I look at the neck as a bushing for a shaft. Make the bushing thinner and we have more slop on the outside. As mentioned, partial neck sizing can be of some help, but then we hav bullet pull issues.
I made a bunch of 6.5x55 brass from some heavy milsurp brass. I was told it was a lesson in frustration by some. The necks got heavy enough I turned them just enough to clean up. I made like 20-25 then of coarse some factory virgin fell into my lap.
The turned brass shot exceptionally well. A time consuming job.
The factory brass initially was crap. Me being me I wanted to know why. It was neck wall thickness.
The old swedes were known to have generous neck chambers. This one was no exception.
I use M dies quite a bit. I did on this one as well. I have Loverin and bore riding designs for the 6.5. On this swede I got the M die set up so they would still chamber without removing the bell. The brass self centers for the most part. Bullets were seated out to engrave upon closing the bolt.

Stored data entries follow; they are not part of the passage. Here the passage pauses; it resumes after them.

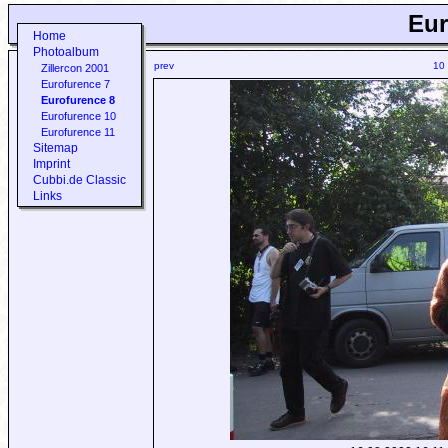
Eur
Home
Photoalbum
prev
10
Zillercon 2001
Eurofurence 7
Eurofurence 8
Eurofurence 10
Eurofurence 11
Sitemap
Imprint
Cubbi.de Classic
Links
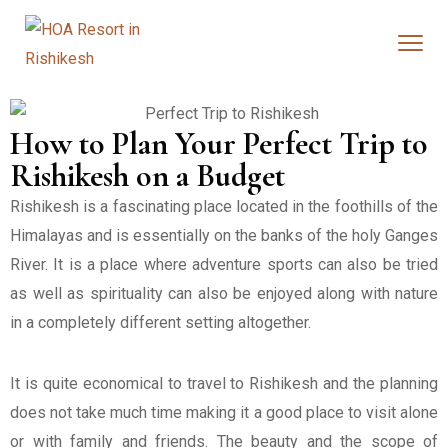
How to Plan Your Perfect Trip to
Rishikesh on a Budget
Rishikesh is a fascinating place located in the foothills of the
Himalayas and is essentially on the banks of the holy Ganges
River. It is a place where adventure sports can also be tried
as well as spirituality can also be enjoyed along with nature
in a completely different setting altogether.
It is quite economical to travel to Rishikesh and the planning
does not take much time making it a good place to visit alone
or with family and friends. The beauty and the scope of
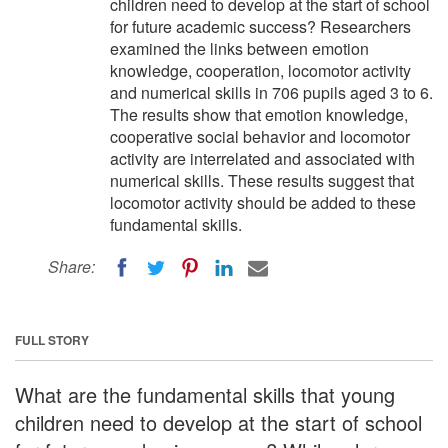
children need to develop at the start of school
for future academic success? Researchers
examined the links between emotion
knowledge, cooperation, locomotor activity
and numerical skills in 706 pupils aged 3 to 6.
The results show that emotion knowledge,
cooperative social behavior and locomotor
activity are interrelated and associated with
numerical skills. These results suggest that
locomotor activity should be added to these
fundamental skills.
Share:
FULL STORY
What are the fundamental skills that young
children need to develop at the start of school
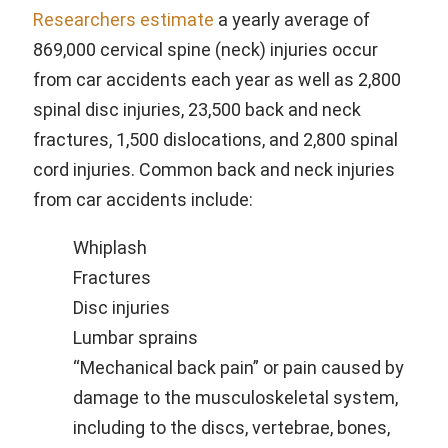
Researchers estimate
a yearly average of
869,000 cervical spine (neck) injuries occur
from car accidents each year as well as 2,800
spinal disc injuries, 23,500 back and neck
fractures, 1,500 dislocations, and 2,800 spinal
cord injuries. Common back and neck injuries
from car accidents include:
Whiplash
Fractures
Disc injuries
Lumbar sprains
“Mechanical back pain” or pain caused by
damage to the musculoskeletal system,
including to the discs, vertebrae, bones,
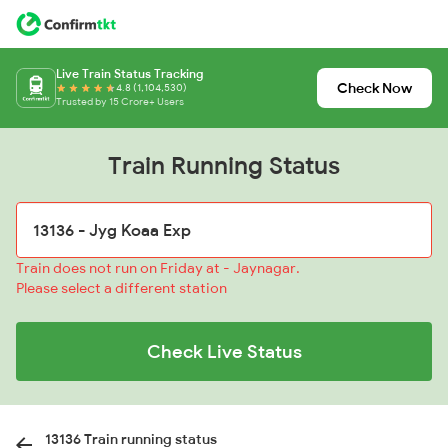
Live Train Status Tracking
Check Now
4.8 (1,104,530)
Trusted by 15 Crore+ Users
Train Running Status
Train does not run on Friday at - Jaynagar.
Please select a different station
Check Live Status
13136 Train running status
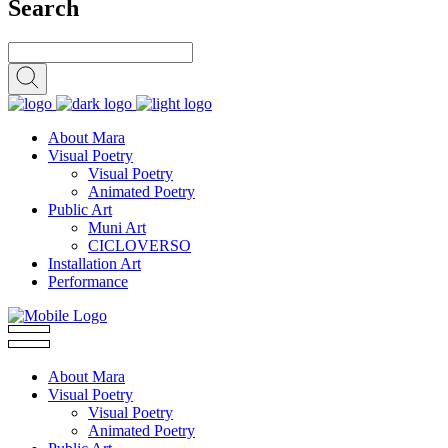
Search
About Mara
Visual Poetry
Visual Poetry
Animated Poetry
Public Art
Muni Art
CICLOVERSO
Installation Art
Performance
About Mara
Visual Poetry
Visual Poetry
Animated Poetry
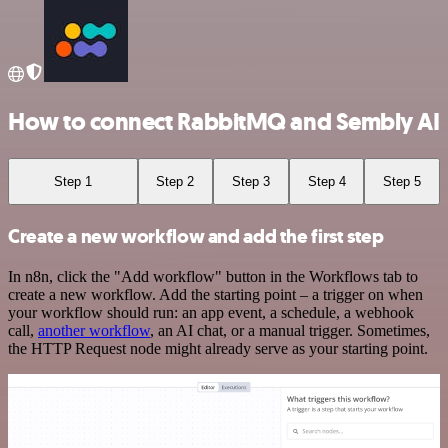
How to connect RabbitMQ and Sembly AI
Step 1
Step 2
Step 3
Step 4
Step 5
Create a new workflow and add the first step
In n8n, click the "Add workflow" button in the Workflows tab to
create a new workflow. Add the starting point – a trigger on when
your workflow should run: an app event, a schedule, a webhook
call,
another workflow
, an AI chat, or a manual trigger. Sometimes,
the HTTP Request node might already serve as your starting point.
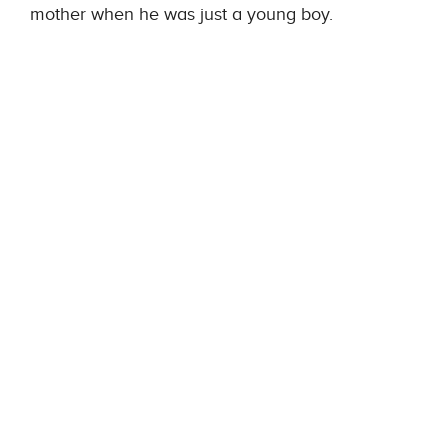
mother when he was just a young boy.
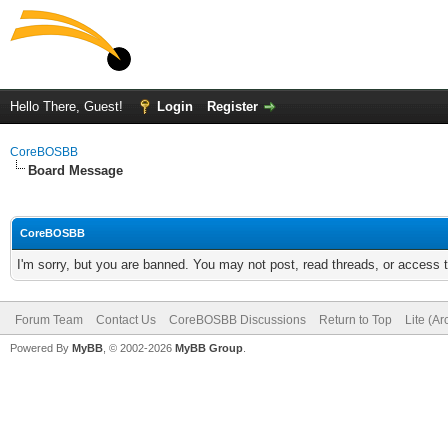
Hello There, Guest!
Login
Register
CoreBOSBB
Board Message
CoreBOSBB
I'm sorry, but you are banned. You may not post, read threads, or access
Forum Team
Contact Us
CoreBOSBB Discussions
Return to Top
Lite (A
Powered By
MyBB
, © 2002-2026
MyBB Group
.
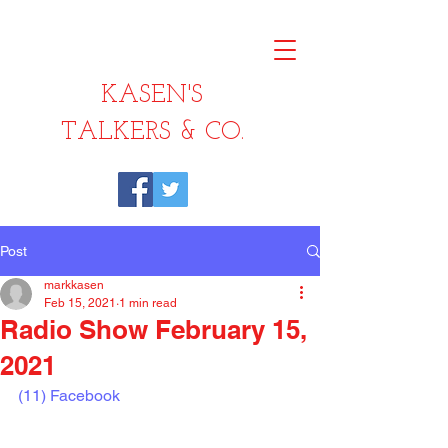
KASEN'S
TALKERS & CO.
Post
markkasen
Feb 15, 2021
1 min read
Radio Show February 15,
2021
(11) Facebook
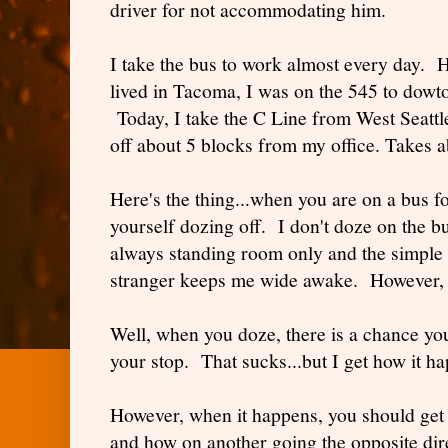
driver for not accommodating him.
I take the bus to work almost every day. 
lived in Tacoma, I was on the 545 to dowt
Today, I take the C Line from West Seat
off about 5 blocks from my office. Takes 
Here's the thing...when you are on a bus fo
yourself dozing off. I don't doze on the b
always standing room only and the simple f
stranger keeps me wide awake. However, I
Well, when you doze, there is a chance you
your stop. That sucks...but I get how it 
However, when it happens, you should get o
and how on another going the opposite dir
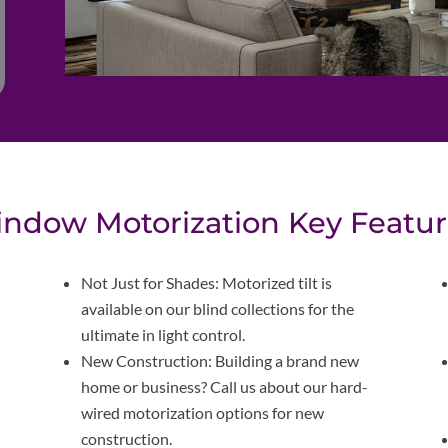
ndow Motorization Key Featur
Not Just for Shades: Motorized tilt is
available on our blind collections for the
ultimate in light control.
New Construction: Building a brand new
home or business? Call us about our hard-
wired motorization options for new
construction.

This rifle went from a turd to down right scary with the right guy on the trigger.
A fairly large bunch of folks go to a no turn spec Lapua reamer any more. The time and effort put into to turning has to be for love and nothing else.
I forget what wildcat I was working with years back. Almost had to ream first, and it still left enough meat to taylor to the chamber by turning. That was not an act of love, more stupidness than anything.
One of you gents will have to explain how reaming just moves the center line. And can still have an off centered neck. Ends up like not having your 4 jaw chuck dialed in right. You can still drill a round hole, just not dead center. If you want to pull hair out, expand your vocabulary and be prone to drinking heavily, get a cosintrisity set up.
To me bottom line is, the gun and everything that has to do with it, ALL of it has to have a great deal of promise to begin with. If it won't shoot 1" @100, neck turning ain't gonna help. Other things need to be tried, things need to be measured. However, Once everything has come together and it shoots bug holes, you can't wipe the grin off, nor can you buy that much satisfaction.
I have pounded tons of sand in rat holes over the years. Just as anything, "you don't end up with anything better than what you start with".